* _Problem_: Check each line of the listing for the string "экологичных", then state how many lines have it. Only the number is wanted.
··· Data for this exercise
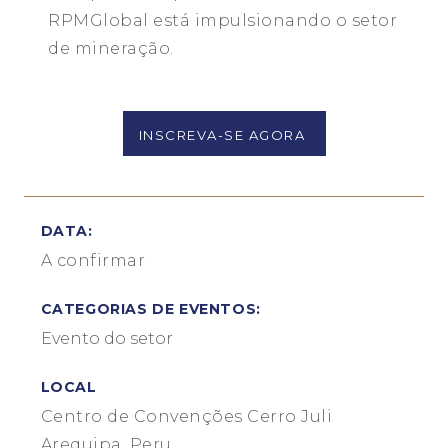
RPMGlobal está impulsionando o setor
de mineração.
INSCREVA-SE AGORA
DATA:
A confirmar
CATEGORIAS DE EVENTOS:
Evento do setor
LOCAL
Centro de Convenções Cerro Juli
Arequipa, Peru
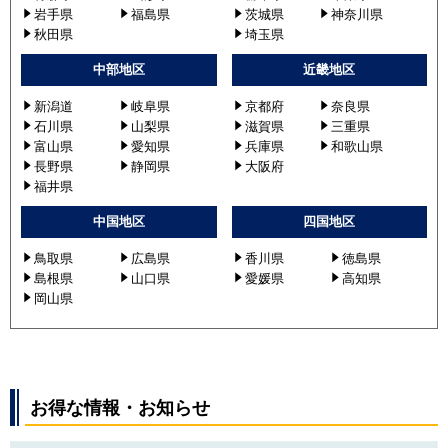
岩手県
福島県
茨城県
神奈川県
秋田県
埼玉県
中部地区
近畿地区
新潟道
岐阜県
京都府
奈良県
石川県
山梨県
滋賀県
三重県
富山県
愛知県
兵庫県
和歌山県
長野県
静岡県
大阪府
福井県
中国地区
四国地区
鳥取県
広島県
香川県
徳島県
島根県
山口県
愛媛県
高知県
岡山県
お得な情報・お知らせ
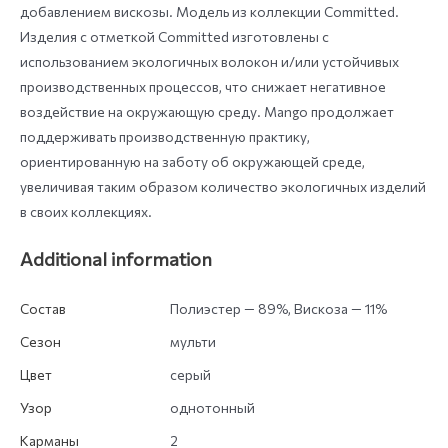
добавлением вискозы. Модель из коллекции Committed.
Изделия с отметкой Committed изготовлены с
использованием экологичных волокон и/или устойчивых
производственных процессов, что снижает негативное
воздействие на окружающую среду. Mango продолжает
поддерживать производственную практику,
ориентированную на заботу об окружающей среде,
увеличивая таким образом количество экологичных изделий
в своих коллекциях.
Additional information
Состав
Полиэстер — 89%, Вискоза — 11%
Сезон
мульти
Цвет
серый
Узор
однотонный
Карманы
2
······
··· Data for this exercise
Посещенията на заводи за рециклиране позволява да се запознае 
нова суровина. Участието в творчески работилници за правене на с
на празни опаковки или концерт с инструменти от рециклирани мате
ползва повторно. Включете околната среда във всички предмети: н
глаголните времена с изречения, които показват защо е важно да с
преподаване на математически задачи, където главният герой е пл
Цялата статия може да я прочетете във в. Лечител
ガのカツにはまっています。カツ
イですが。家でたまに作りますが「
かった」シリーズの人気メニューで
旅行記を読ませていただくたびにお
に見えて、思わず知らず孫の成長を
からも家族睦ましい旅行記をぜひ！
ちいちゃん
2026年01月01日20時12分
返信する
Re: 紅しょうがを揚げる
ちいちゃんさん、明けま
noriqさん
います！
······
* _Response for this exercise_: 2